### Task instructions
The answer must be an exact copy of the lines from the one containing "Donostia Kultura" through the end of the records, with the pictures left out.

[Saved entries]
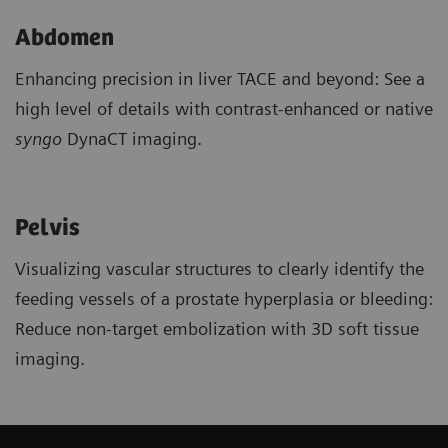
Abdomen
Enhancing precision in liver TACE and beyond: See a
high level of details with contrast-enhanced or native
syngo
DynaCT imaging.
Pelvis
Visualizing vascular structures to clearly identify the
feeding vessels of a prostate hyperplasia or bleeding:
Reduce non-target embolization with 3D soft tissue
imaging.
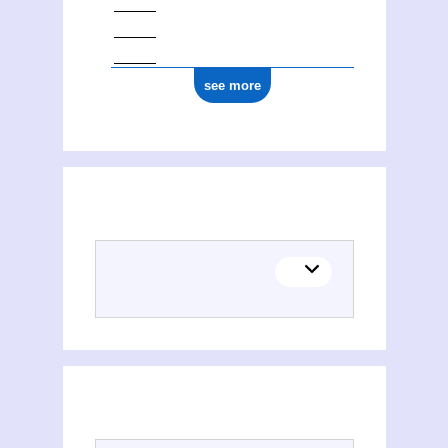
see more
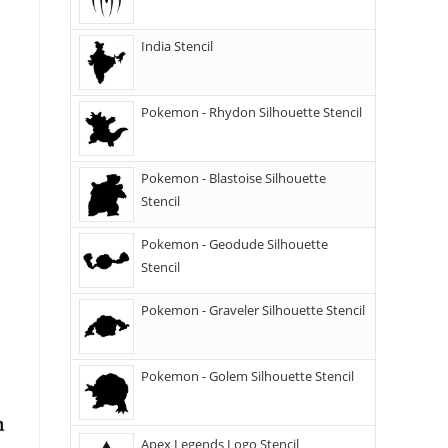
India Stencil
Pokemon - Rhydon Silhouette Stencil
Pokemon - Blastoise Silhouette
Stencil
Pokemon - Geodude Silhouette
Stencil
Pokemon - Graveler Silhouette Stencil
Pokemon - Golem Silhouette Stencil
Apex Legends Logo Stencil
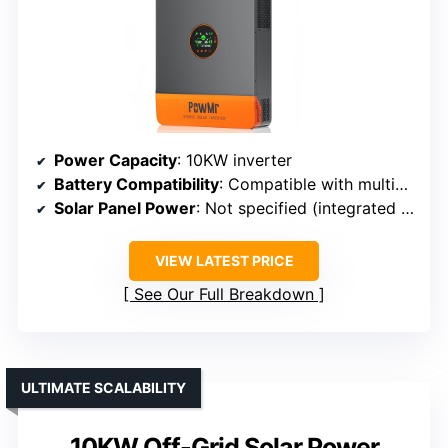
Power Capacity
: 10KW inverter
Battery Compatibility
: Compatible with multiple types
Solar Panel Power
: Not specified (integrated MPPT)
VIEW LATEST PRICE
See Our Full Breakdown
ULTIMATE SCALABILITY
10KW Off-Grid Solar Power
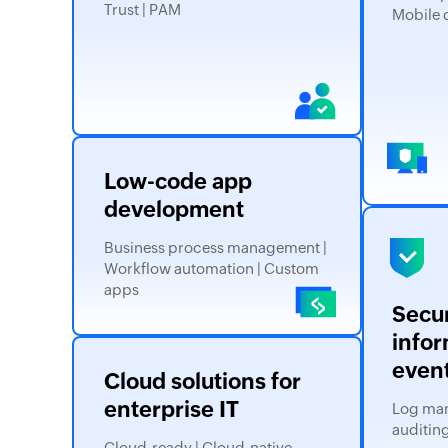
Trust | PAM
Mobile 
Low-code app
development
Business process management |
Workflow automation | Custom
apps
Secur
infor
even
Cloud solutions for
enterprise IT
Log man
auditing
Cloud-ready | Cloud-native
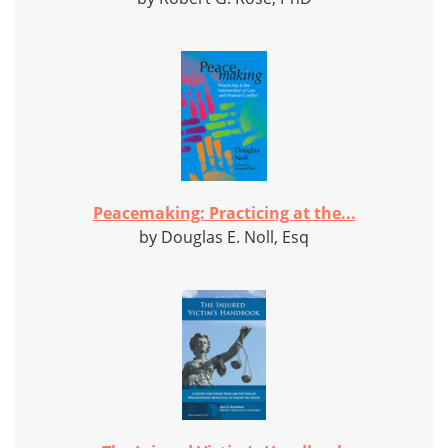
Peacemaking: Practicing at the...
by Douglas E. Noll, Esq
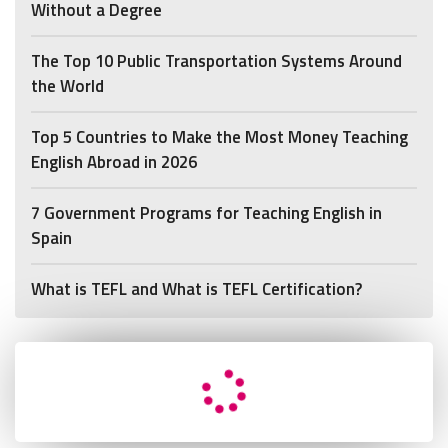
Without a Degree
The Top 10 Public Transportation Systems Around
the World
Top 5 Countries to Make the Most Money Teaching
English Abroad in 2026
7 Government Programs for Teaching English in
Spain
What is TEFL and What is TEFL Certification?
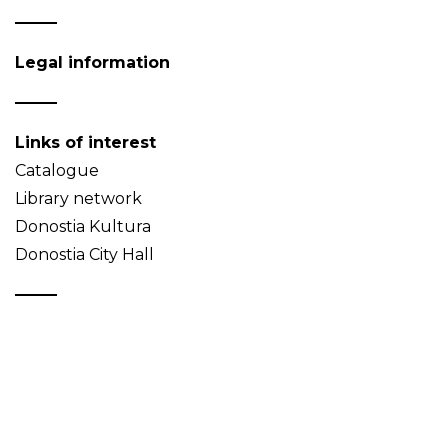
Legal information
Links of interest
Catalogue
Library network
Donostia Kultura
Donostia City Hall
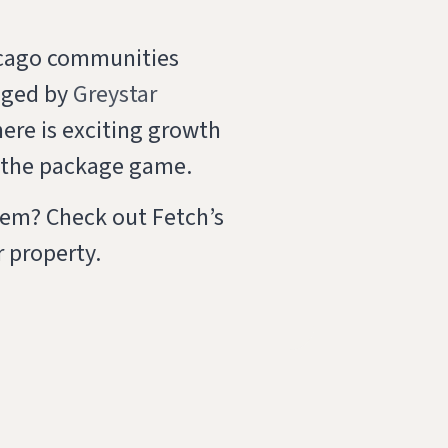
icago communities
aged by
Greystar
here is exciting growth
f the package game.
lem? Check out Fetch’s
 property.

### Your response
Donostia Kultura
Donostia City Hall
icago communities
aged by
Greystar
here is exciting growth
f the package game.
lem? Check out Fetch’s
 property.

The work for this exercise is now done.